My father, James T. Wells, Jr., had 86 years of good living, mostly. He was miserable at the end, lying in a bed and watching TV, reading and sleeping and not much else. I think he wanted to go because his life had been reduced to this. He was a good and decent man with solid values, and he certainly did right by me and my brother and sister as far as providing and protecting us and doing what he could to help us build our own lives.
But he was also, to me, a crab and a gruff, hidden-away soul (his Guam and Iwo Jima traumas as a Marine during World War II mashed him up him pretty badly) and even, it seemed at times, something of a bitter curmudgeon. But not altogether.
I feel very badly for his suffering the indignities of old age and the mostly horrible life he lived over his final year or two. I know that whatever issues I have with my manner, attitude or personality, it is my charge alone to deal with, modify and correct them. But I also know deep down that Jim Wells was the father of it. He lived in a pit so deep and dark you needed a kleig light to see around.
He was a lifelong Democrat who hated John Wayne for his pro-war posturings. He liked Simon and Garfunkle but never got the Beatles,which always flabbergasted me. He actually thought that Michael Herr‘s Dispatches was a waste of time. My brother tried to get him to watch The Limey and he wouldn’t do it. He lived in his own world and could be a real pain to hang with at times. He was foul and nasty and a snappy contrarian about everything during a trip we took to Lake George about 12 years ago. My son Dylan (who was with us) and I did everything we could to escape his company.
I distinctly remember feeling tear-struck in 1986 when I learned of the death of Cary Grant, whom I’d always regarded as a beloved debonair uncle of sorts. I didn’t feel anything close to that when I heard the news about my dad the night before last. The truth is the truth.
The best thing that happened between the two of us is that by living a kind of cautionary life, he taught me not to be like him. Because he was an aloof, non-affectionate prick with a martini glass in his hand during my childhood, I made a point of being constantly loving and physically affectionate with my kids, and it woke me up to the perils of vodka and lemonade in the mid ’90s. My habit these days is to constantly watch my behavior for the sins of Jim Wells-iness, and when I notice myself acting like him, I correct myself.

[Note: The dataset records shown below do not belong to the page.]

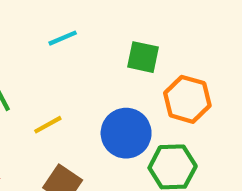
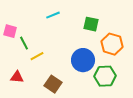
yellow line: (48, 125) -> (37, 56), moved

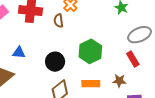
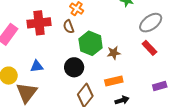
green hexagon: (90, 51) -> (91, 43), moved
brown star: (119, 81) -> (114, 53), moved

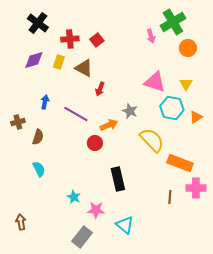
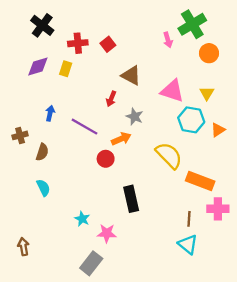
brown triangle: (84, 68) -> (131, 75), moved
gray star: (130, 111) -> (135, 117), moved
cyan triangle: (125, 225) -> (188, 244), moved

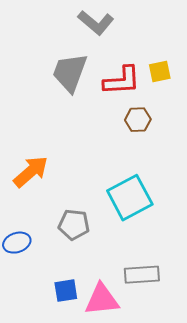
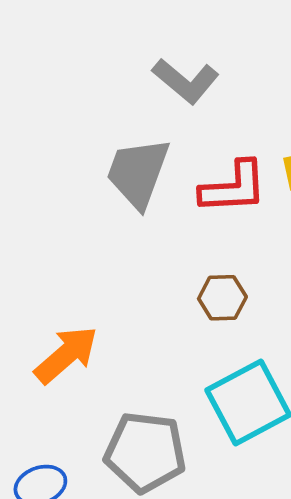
brown hexagon: (138, 120) -> (222, 298), moved
gray pentagon: (74, 225) -> (145, 452), size x1.4

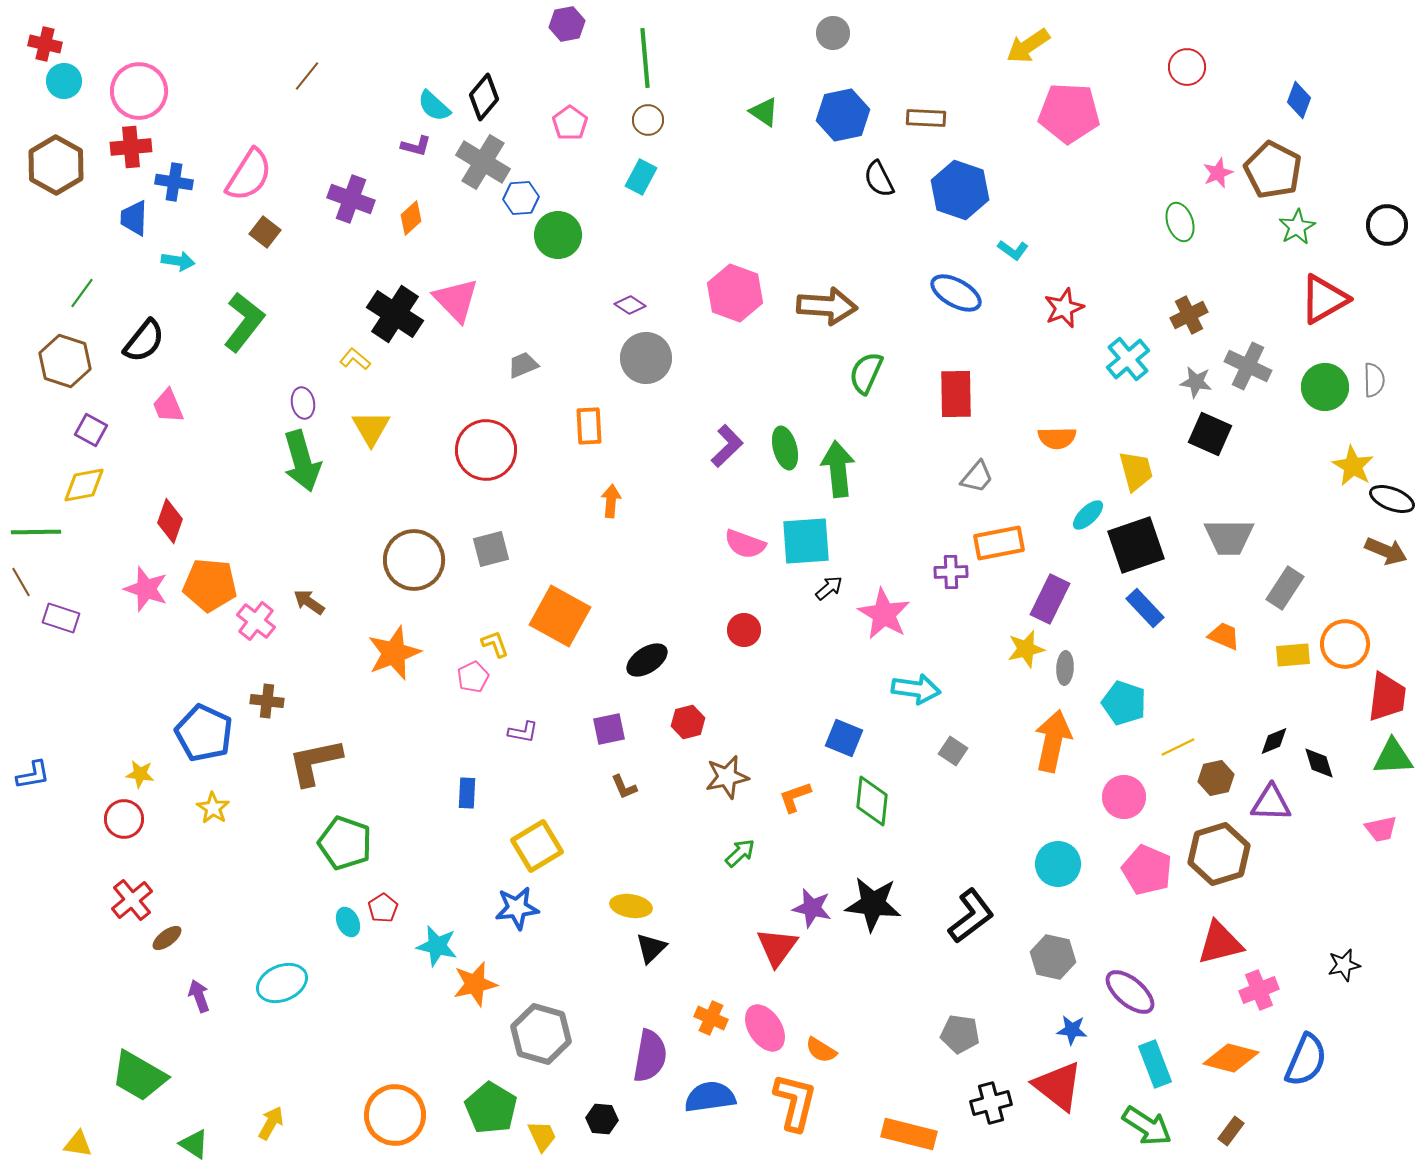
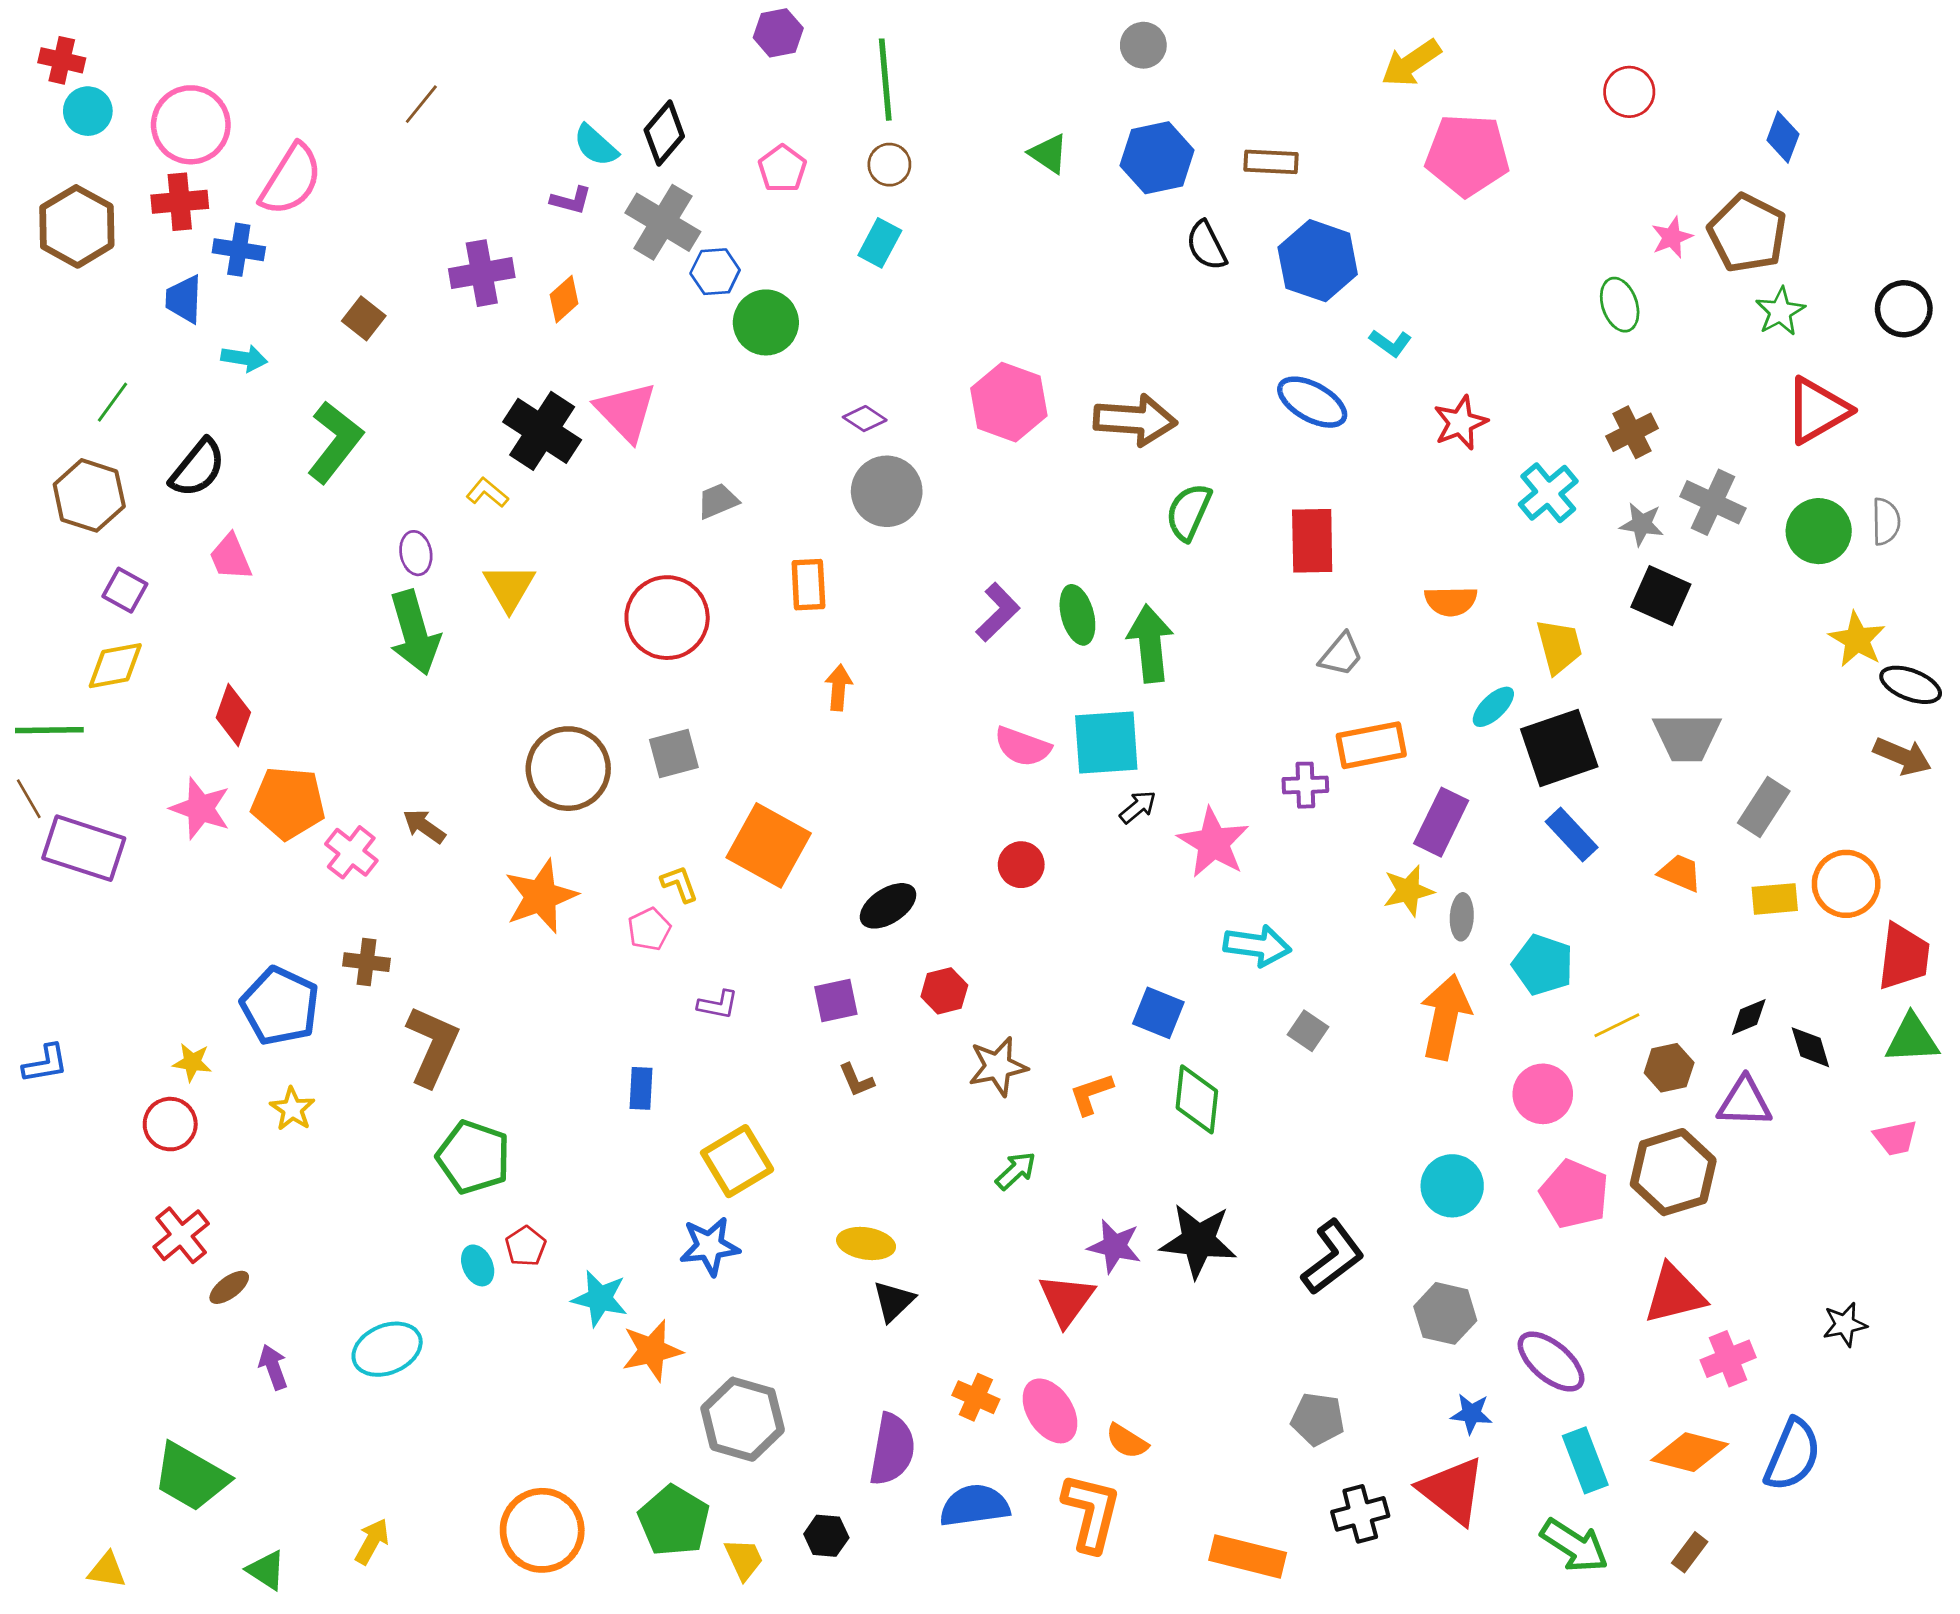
pink semicircle: (249, 175) -> (291, 180), moved
purple cross: (351, 199) -> (482, 273), turned -30
purple rectangle: (61, 618) -> (84, 848), size x1.6
brown L-shape: (315, 762) -> (432, 1046), turned 126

In the summer of ’05 I raised a glass of respect to a former next-door neighbor named Doc Sharer at his 80th birthday party at his home in Westfield, New Jersey. I told him it was my ambition to have his joie de vivre and spirited attitude when I got be his age. I don’t ever want to be like my father was, save for his steadiness and creativity and devotion to history books. And yet he did give me the writing bug and the wit and the wiseass attitude.
We went to a 20th Century Fox gathering on the lot a few years ago, and I remember saying aloud upon reading the menu that they would be serving “island food.” Without missing a beat, he looked at me with a solemn expression and said, “Staten Island.” I also introduced him to Tony Curtis during that trip. I remember that he gave Curtis a book of writings by Samuel Johnson.
That was my dad. I’m sorry for my mom and what she must be going through (which I can only guess at) but I’m fine with working and posting today because in personal-emotional terms the man was never a pillar of support or strength for me. The bottom line for me is that he was the guy who did what he could given his baggage and whatnot — he supported me financially and helped me out of three or four jams when I was a struggling New York journalist — but emotionally and spiritually he was a lousy dad and knew it. He told me this in so many words in a rare moment of candor in the mid ’70s. He wasn’t cut out for it.
And one result is that he contributed greatly to psychological and emotional factors that prodded me into being a malcontent — an anti-authoritarian rebel — and which almost turned me into an under-achieving suburban loser. Thank God I had the spirit and the moxie — summoned entirely on my own with no help from anyone — to climb out of that hole.
I trust my father is now at peace. He seemed to find little enough of it while he was alive. He may have known an entire spiritual life that was wonderful and serene for all I know, but the art of the man’s life is that whatever good things were going on inside, he kept most of them hidden.